The California Adult Q-Sort as a Method for Idiographic Personality Assessment in Semi-structured Interviews
Author | : Gary G. Gute |
Publisher | : |
Total Pages | : 322 |
Release | : 2003 |
ISBN-10 | : OCLC:53916682 |
ISBN-13 | : |
Rating | : 4/5 (82 Downloads) |
Book excerpt: This study investigated the extent to which the rater-administered California Adult Q-Sort (CAQ; Block, 1990) could provide a reliable, valid, systematic, quantitative measure of individual personality as conceived by the Big Five taxonomy in semi-structured research interviews not conducted explicitly for the purpose of personality assessment.
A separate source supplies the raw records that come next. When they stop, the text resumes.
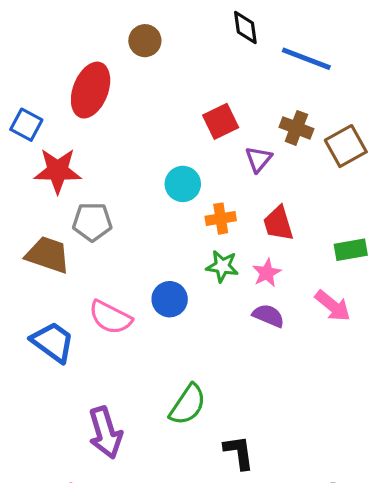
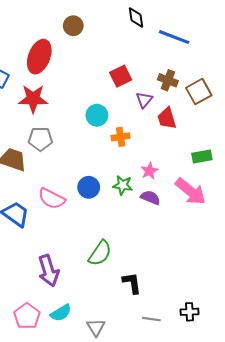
red star: (58, 171) -> (33, 99), moved
red trapezoid: (278, 223) -> (167, 118), moved
green star: (222, 266) -> (123, 185), moved
pink arrow: (333, 306) -> (191, 191), size x1.4

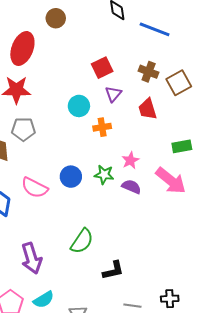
purple triangle: (144, 100) -> (113, 94), moved
black L-shape: (132, 283) -> (113, 270), turned 85

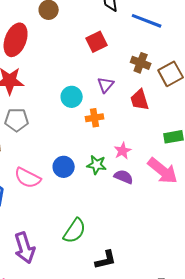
red square: (102, 68) -> (97, 42), moved

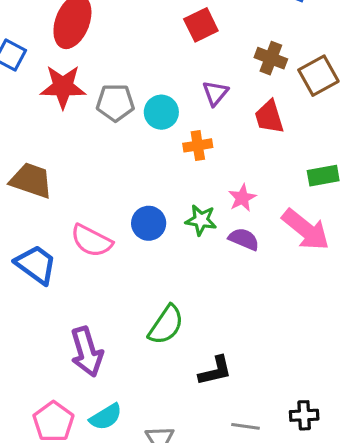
gray pentagon: (17, 120) -> (115, 103), moved

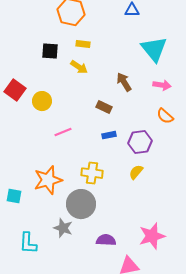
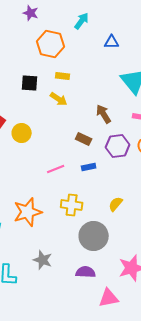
pink line: (63, 132) -> (56, 169), moved
purple hexagon: (140, 142) -> (118, 146), moved
gray circle: (81, 204) -> (94, 236), moved

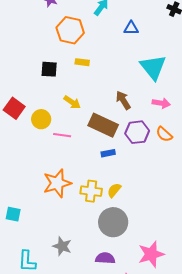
yellow arrow: (59, 99) -> (72, 102), moved
brown rectangle: (84, 139) -> (103, 125), size x1.8
pink line: (56, 169) -> (62, 135), moved, turned 30
yellow semicircle: (116, 204) -> (114, 190), moved
orange star: (28, 212) -> (57, 183), moved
Three raters independently performed the California Adult Q-Sort on an existing set of 30 semi-structured interviews originally conducted in the investigation of creativity in later life. Four raters independently performed the NEO-FFI (NEO-FFI; Costa & McCrae, 1992) on the same set of 30 interviews. The CAQ demonstrated strong reliability among the three raters. However, the CAQ demonstrated weak convergent validity with the NEO-FFI when both instruments were used to assess individual participants on Neuroticism, Extraversion, Openness, Conscientiousness, and Agreeableness. A close non-statistical inspection of the CAQ and NEO-FFI data and debriefings with the raters were conducted to determine why the two instruments failed to achieve comparable results even though factor analyses by McCrae, Costa, and Busch (1986), Lanning (1994), and Lorr (1978) have determined that the Big Five are well-represented among the 100 CAQ items. The analysis suggested a new and valuable application of the CAQ for qualitative researchers pursuing idiographic personality assessment in semi-structured research interviews. By identifying the presence and constellation of a participant's Q-sort items, and by ranking those items by salience value, the CAQ illuminates the relationships among a participant's personality descriptors. Equipped with a list of the most salient descriptors, the researcher is provided a coding system for flagging evidence of those items during a comprehensive content analysis of the interview transcript. Such an application offers qualitative researchers a quantitative tool for gathering idiographic personality data that can be analyzed and reported qualitatively. The study illustrates this procedure on one interview participant in the form of a complete descriptive essay.